Alex Tabarrok noodles on the difference between postwar recessions and modern recessions:
Firms used to engage in labor hoarding during a recession and now firms are labor disgorging [i.e., firms used to hold onto workers during a recession, but now they fire them at the first sign of a slowdown]. As a result, labor productivity has changed from being mildly pro-cyclical to counter-cyclical. Why? I can think of four reasons. 1) The recession is structural, as Tyler has argued. If firms don’t expect to ever hire workers back then they will fire them now. 2) Firms expect the recession to be long — this is consistent with a Scott Sumner AD view among others. 3) In a balance-sheet recession firms are desperate to reduce debt and they can’t borrow to labor hoard. 4) Labor markets have become more competitive.

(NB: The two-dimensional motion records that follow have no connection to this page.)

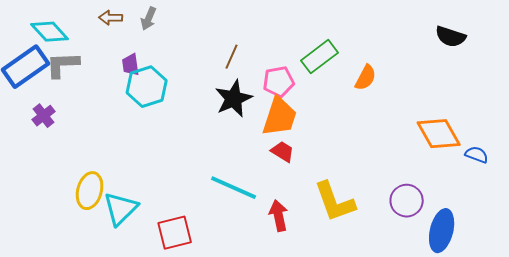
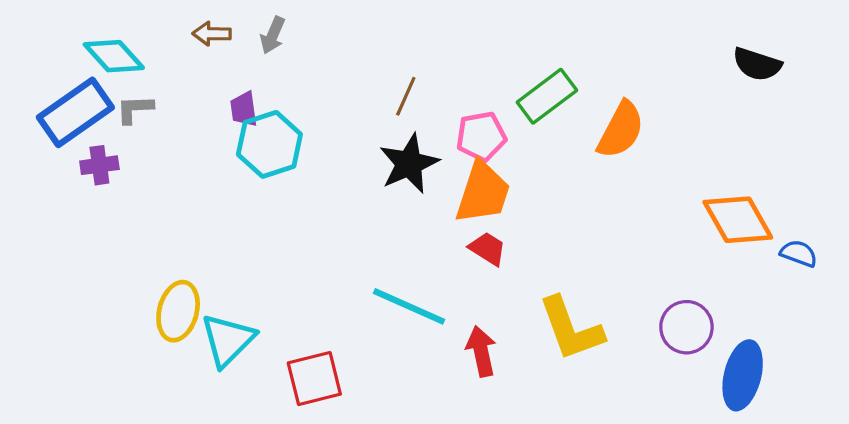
gray L-shape: (63, 65) -> (135, 109), size x0.7
orange semicircle: (366, 78) -> (621, 130), size x1.4
purple cross: (44, 116) -> (99, 165), moved, turned 30

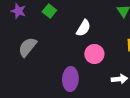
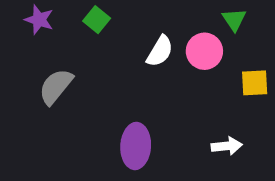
pink circle: (94, 54) -> (204, 51), moved

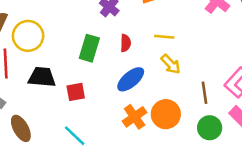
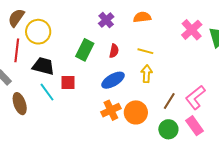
yellow arrow: (171, 64) -> (147, 74), turned -144
brown line: (204, 93) -> (169, 101), turned 30
cyan line: (75, 136) -> (47, 92), moved

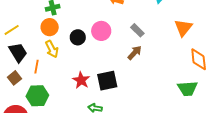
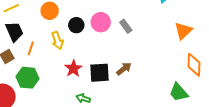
gray rectangle: (137, 30) -> (126, 26), moved
yellow arrow: (52, 49) -> (57, 40), moved
brown arrow: (135, 53) -> (124, 69), moved
green trapezoid: (187, 89) -> (179, 92), turned 45

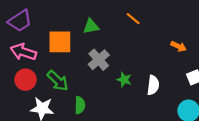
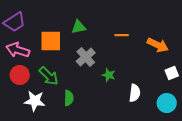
orange line: (133, 19) -> (122, 35), moved, turned -40
orange arrow: (179, 46) -> (158, 45), size x1.5
white semicircle: (153, 85) -> (135, 93), moved

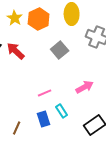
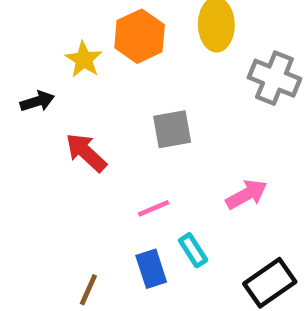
yellow star: (15, 18) -> (84, 59), moved
gray square: (60, 50) -> (172, 129), moved, turned 30
red arrow: (16, 51) -> (86, 153), moved

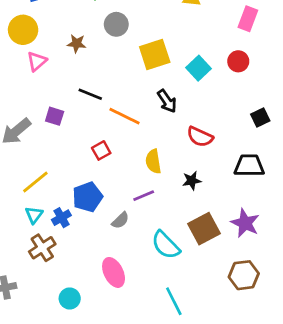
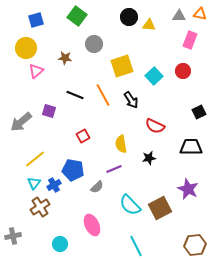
orange line: (124, 116) -> (103, 95), moved, turned 35
blue pentagon: (87, 197) -> (73, 170), turned 30
brown square: (204, 229) -> (160, 208), moved
brown hexagon: (244, 275) -> (195, 245), moved

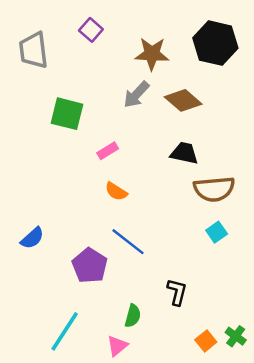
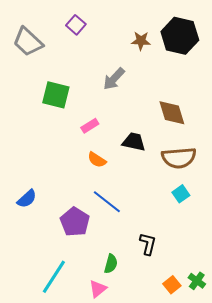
gray trapezoid: (34, 50) -> (28, 42), turned -40
brown star: (152, 54) -> (141, 41), moved, size x0.7
brown diamond: (183, 100) -> (172, 113), moved, turned 32
black trapezoid: (184, 153) -> (134, 142), moved

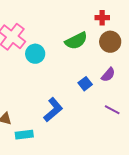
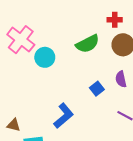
purple semicircle: (108, 75) -> (121, 79), turned 126

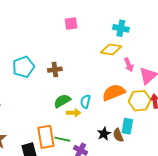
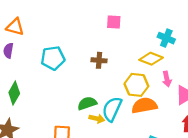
brown cross: (55, 70) -> (99, 60), moved
cyan semicircle: (85, 101) -> (112, 109), size x1.6
yellow hexagon: (140, 101) -> (136, 85), moved

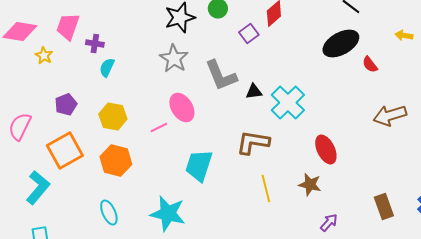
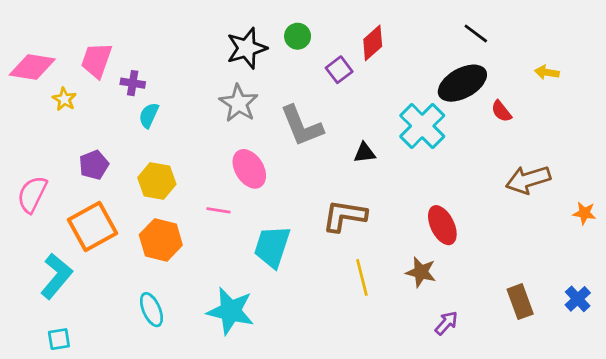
black triangle: (254, 92) -> (365, 153), moved
cyan cross: (288, 102) -> (422, 126), moved
pink line: (159, 128) -> (218, 210), moved, turned 36

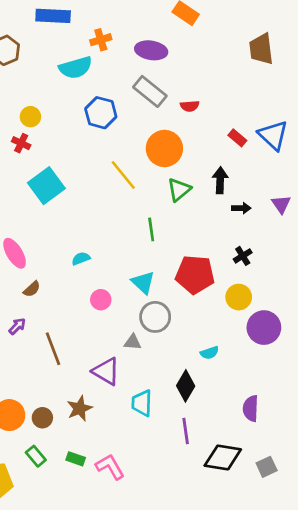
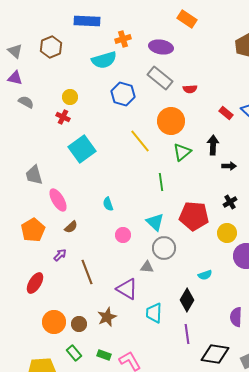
cyan semicircle: (81, 259) -> (108, 204), turned -88

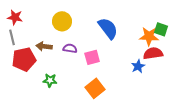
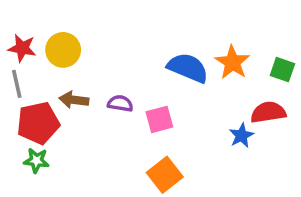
yellow circle: (62, 21) -> (63, 50), moved
blue semicircle: (108, 28) -> (188, 68), turned -30
orange star: (149, 36) -> (233, 62), moved, turned 30
green star: (50, 80) -> (36, 160), moved

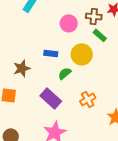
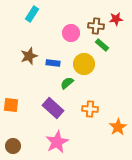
brown star: (22, 68) -> (29, 56), moved
orange cross: (88, 99) -> (90, 109), turned 35

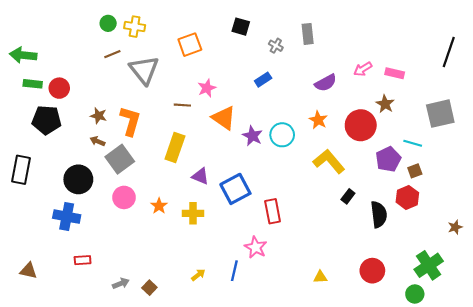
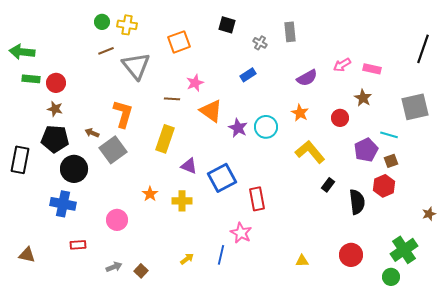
brown star: (99, 116) -> (55, 109), moved
black pentagon: (47, 120) -> (55, 139), moved
red circle: (361, 125) -> (340, 118), size x0.6
pink circle: (124, 197) -> (117, 220), moved

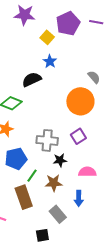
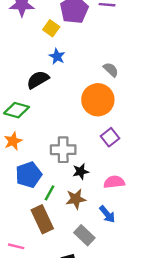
purple square: (78, 136) -> (110, 137), moved
blue arrow: (79, 198) -> (107, 214), turned -35

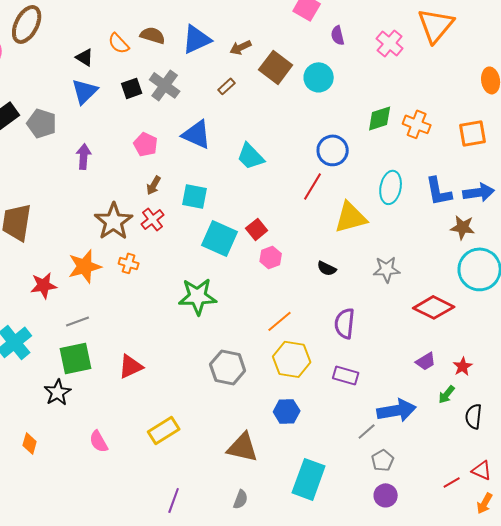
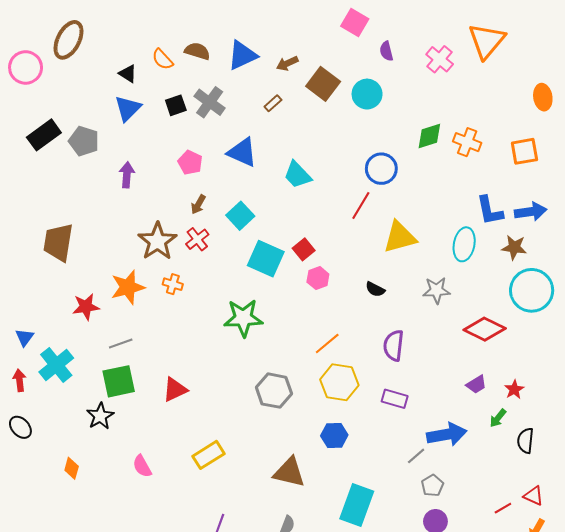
cyan ellipse: (391, 187) -> (464, 244), moved
cyan square: (195, 196) -> (240, 216), turned 36

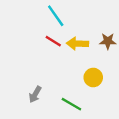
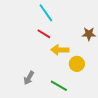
yellow arrow: (77, 44) -> (60, 50), moved

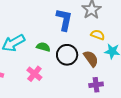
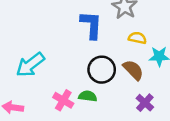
green semicircle: (43, 47) -> (88, 96), moved
purple cross: (96, 85) -> (145, 103), turned -32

Firms used to be monopsonists and so they would hold on to workers longer since W<MRP. Now that cushion is gone and firms fire more readily. What other predictions would this model make?
All of these things may be true, but I’d offer one further explanation: in the past, holding onto workers through a recession was simply part of the social contract. Economically, it didn’t make any more sense in 1955 than it does today, but firms did it anyway because it was expected of them. In union-dominated industries, contracts demanded this kind of behavior. In non-union industries, corporations did it as a way of keeping unions at bay (since unions had a much easier time organizing industries that provided lousy benefits). And white collar industries didn’t feel that it was right to treat their workers worse than blue collar workers were treated. All of this conspired to create a social custom that bound workers and firms together.
This all evaporated in the 80s, of course, as younger workers largely got tired of dedicating themselves to a single company for life and corporations didn’t feel like they could compete with rivals who were more ruthless about downsizing. As a result, workers are now fired much more quickly during downturns and hired back more slowly during recoveries. It’s no coincidence that we first saw this pattern following the 1991 recession. It’s just one more example of economic behavior which is, technocratically speaking, more efficient, but in which the benefits of that efficiency flow pretty much entirely in only one direction.